Measurements of present-day sea level change rely on two different techniques: tide gauges and satellite altimetry (Section 5.5.2). Tide gauges provide sea level variations with respect to the land on which they lie. To extract the signal of sea level change due to ocean water volume and other oceanographic change, land motions need to be removed from the tide gauge measurement. Land motions related to GIA can be simulated in global geodynamic models. The estimation of other land motions is not generally possible unless there are adequate nearby geodetic or geological data, which is usually not the case. However, careful selection of tide gauge sites such that records reflecting major tectonic activity are rejected, and averaging over all selected gauges, results in a small uncertainty for global sea level estimates (Appendix 5.A.4). Sea level change based on satellite altimetry is measured with respect to the Earth’s centre of mass, and thus is not distorted by land motions, except for a small component due to large-scale deformation of ocean basins from GIA.

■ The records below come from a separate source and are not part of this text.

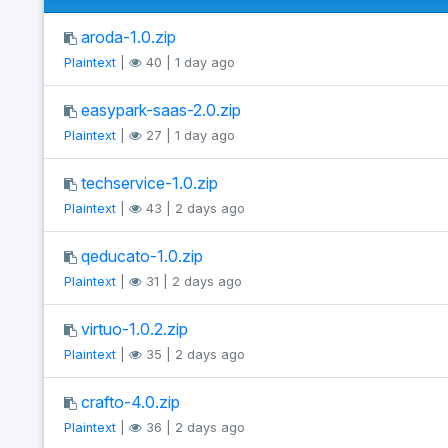
aroda-1.0.zip
Plaintext
|
40 | 1 day ago
easypark-saas-2.0.zip
Plaintext
|
27 | 1 day ago
techservice-1.0.zip
Plaintext
|
43 | 2 days ago
qeducato-1.0.zip
Plaintext
|
31 | 2 days ago
virtuo-1.0.2.zip
Plaintext
|
35 | 2 days ago
crafto-4.0.zip
Plaintext
|
36 | 2 days ago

The TAR chapter on sea level change provided estimates of climate and other anthropogenic contributions to 20th-century sea level rise, based mostly on models (Church et al., 2001). The sum of these contributions ranged from –0.8 to 2.2 mm yr^–1, with a mean value of 0.7 mm yr^–1, and a large part of this uncertainty was due to the lack of information on anthropogenic land water change. For observed 20th-century sea level rise, based on tide gauge records, Church et al. (2001) adopted as a best estimate a value in the range of 1 to 2 mm yr^–1, which was more than twice as large as the TAR’s estimate of climate-related contributions. It thus appeared that either the processes causing sea level rise had been underestimated or the rate of sea level rise observed with tide gauges was biased towards higher values.

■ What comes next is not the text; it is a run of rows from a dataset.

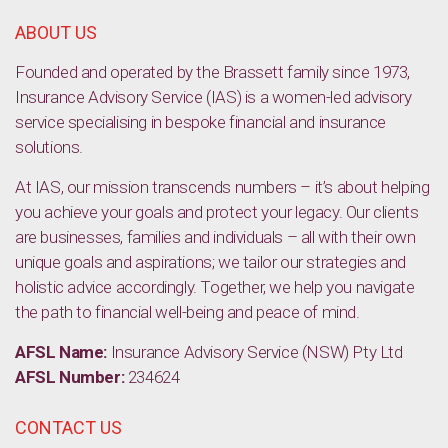
ABOUT US
Founded and operated by the Brassett family since 1973,
Insurance Advisory Service (IAS) is a women-led advisory
service specialising in bespoke financial and insurance
solutions.
At IAS, our mission transcends numbers – it’s about helping
you achieve your goals and protect your legacy. Our clients
are businesses, families and individuals – all with their own
unique goals and aspirations; we tailor our strategies and
holistic advice accordingly. Together, we help you navigate
the path to financial well-being and peace of mind.
AFSL Name:
Insurance Advisory Service (NSW) Pty Ltd
AFSL Number:
234624
CONTACT US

Since the TAR, a number of new results have been published. The global coverage of satellite altimetry since the early 1990s (TOPography EXperiment (TOPEX)/Poseidon and Jason) has improved the estimate of global sea level rise and has revealed the complex geographical patterns of sea level change in open oceans. Near-global ocean temperature data for the last 50 years have been recently made available, allowing the first observationally based estimate of the thermal expansion contribution to sea level rise in past decades. For recent years, better estimates of the land ice contribution to sea level are available from various observations of glaciers, ice caps and ice sheets.

In this section, we summarise the current knowledge of present-day sea level rise. The observational results are assessed, followed by our current interpretation of these observations in terms of climate change and other processes, and ending with a discussion of the sea level budget (Section 5.5.6).